(WORK ITEM): Give the number of lines below that hold "name", and only that.

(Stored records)
• • •

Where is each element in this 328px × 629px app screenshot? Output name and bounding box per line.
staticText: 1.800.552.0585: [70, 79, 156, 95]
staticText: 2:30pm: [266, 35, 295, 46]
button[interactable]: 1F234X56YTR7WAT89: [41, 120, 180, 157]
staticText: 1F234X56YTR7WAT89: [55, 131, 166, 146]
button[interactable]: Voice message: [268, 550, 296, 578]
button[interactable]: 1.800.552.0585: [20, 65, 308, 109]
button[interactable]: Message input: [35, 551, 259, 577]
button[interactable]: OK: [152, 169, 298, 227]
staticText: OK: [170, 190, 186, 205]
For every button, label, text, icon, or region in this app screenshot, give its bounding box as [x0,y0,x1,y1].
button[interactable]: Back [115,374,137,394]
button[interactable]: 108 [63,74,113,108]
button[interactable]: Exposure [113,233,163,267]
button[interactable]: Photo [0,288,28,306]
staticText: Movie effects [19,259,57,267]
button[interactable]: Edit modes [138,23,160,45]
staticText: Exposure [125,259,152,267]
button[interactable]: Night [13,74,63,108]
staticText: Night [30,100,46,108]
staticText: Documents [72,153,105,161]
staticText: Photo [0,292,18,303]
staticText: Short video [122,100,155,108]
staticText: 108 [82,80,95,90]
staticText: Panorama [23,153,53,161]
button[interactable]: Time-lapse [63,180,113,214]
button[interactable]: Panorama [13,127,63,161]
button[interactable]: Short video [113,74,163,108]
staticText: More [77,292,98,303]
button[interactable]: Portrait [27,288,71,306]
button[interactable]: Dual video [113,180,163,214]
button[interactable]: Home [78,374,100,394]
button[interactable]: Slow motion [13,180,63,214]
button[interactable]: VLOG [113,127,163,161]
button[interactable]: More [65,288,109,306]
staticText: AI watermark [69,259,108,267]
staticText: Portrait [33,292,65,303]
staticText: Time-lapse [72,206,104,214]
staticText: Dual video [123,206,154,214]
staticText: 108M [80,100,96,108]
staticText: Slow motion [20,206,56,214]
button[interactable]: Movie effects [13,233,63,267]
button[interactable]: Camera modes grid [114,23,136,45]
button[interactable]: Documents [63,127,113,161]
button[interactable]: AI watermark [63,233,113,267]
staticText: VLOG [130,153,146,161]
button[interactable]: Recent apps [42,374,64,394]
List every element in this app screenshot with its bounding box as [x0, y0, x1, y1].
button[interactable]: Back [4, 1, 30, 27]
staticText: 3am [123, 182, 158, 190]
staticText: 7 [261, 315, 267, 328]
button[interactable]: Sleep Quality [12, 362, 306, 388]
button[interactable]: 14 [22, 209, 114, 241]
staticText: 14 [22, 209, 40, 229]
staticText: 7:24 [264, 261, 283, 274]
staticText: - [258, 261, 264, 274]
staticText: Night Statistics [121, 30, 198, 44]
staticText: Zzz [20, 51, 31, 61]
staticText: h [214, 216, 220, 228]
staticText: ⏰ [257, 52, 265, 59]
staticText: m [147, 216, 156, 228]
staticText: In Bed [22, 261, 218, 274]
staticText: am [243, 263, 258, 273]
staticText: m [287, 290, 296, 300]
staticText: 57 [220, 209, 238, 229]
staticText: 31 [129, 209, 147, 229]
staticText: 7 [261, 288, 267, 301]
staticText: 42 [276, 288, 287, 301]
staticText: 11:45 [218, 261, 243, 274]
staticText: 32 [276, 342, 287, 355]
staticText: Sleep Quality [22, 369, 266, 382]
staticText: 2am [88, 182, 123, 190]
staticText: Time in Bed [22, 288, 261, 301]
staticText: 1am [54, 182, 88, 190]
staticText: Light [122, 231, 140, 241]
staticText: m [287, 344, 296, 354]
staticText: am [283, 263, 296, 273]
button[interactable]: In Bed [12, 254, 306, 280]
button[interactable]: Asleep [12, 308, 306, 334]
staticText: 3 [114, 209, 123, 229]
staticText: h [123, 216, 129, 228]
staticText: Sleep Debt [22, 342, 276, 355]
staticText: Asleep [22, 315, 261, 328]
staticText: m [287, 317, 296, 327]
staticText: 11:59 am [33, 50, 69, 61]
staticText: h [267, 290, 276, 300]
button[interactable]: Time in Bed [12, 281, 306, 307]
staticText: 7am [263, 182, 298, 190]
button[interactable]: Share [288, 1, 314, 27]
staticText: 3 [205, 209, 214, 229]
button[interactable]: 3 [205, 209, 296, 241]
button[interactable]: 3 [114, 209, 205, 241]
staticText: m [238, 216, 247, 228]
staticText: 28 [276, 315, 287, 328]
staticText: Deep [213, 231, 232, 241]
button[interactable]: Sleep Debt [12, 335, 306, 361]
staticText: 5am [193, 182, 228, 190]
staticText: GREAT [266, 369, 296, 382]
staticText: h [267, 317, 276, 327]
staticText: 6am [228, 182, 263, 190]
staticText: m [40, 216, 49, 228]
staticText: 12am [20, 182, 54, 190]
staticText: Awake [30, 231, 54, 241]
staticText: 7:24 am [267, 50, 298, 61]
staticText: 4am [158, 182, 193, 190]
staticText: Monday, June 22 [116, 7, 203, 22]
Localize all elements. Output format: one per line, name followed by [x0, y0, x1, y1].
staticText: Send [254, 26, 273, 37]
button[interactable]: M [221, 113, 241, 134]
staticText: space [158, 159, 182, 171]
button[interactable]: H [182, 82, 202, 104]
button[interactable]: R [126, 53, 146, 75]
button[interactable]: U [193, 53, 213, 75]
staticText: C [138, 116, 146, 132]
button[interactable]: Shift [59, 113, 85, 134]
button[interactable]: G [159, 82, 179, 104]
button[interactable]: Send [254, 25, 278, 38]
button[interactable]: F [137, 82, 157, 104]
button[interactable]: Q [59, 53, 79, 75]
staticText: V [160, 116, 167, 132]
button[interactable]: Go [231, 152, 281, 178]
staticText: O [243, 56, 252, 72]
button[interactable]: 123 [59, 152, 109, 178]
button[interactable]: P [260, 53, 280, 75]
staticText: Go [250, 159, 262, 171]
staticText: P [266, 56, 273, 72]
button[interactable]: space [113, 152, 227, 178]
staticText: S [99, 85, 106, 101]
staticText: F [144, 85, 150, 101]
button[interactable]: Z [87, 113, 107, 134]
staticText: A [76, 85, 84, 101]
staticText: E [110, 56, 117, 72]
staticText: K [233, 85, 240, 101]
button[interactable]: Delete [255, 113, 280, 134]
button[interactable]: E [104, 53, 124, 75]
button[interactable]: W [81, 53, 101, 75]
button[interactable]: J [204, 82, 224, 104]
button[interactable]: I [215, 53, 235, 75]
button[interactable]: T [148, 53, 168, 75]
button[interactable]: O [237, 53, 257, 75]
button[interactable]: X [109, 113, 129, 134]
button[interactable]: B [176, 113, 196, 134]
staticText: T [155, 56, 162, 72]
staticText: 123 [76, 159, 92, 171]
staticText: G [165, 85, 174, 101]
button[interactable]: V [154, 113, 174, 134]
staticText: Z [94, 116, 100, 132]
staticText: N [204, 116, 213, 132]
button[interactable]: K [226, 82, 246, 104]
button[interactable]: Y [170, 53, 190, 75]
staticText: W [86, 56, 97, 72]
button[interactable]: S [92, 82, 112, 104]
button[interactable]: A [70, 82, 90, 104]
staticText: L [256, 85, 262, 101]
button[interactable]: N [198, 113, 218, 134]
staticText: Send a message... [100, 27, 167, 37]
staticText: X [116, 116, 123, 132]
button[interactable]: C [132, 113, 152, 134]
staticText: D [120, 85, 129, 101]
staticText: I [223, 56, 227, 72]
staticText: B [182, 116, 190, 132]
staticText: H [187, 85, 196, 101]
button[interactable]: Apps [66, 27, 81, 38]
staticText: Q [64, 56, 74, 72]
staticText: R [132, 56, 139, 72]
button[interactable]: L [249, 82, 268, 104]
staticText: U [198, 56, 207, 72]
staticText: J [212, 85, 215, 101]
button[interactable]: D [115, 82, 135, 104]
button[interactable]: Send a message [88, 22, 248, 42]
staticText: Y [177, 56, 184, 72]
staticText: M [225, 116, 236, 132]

• • •

(SOLVED PROBLEM): 2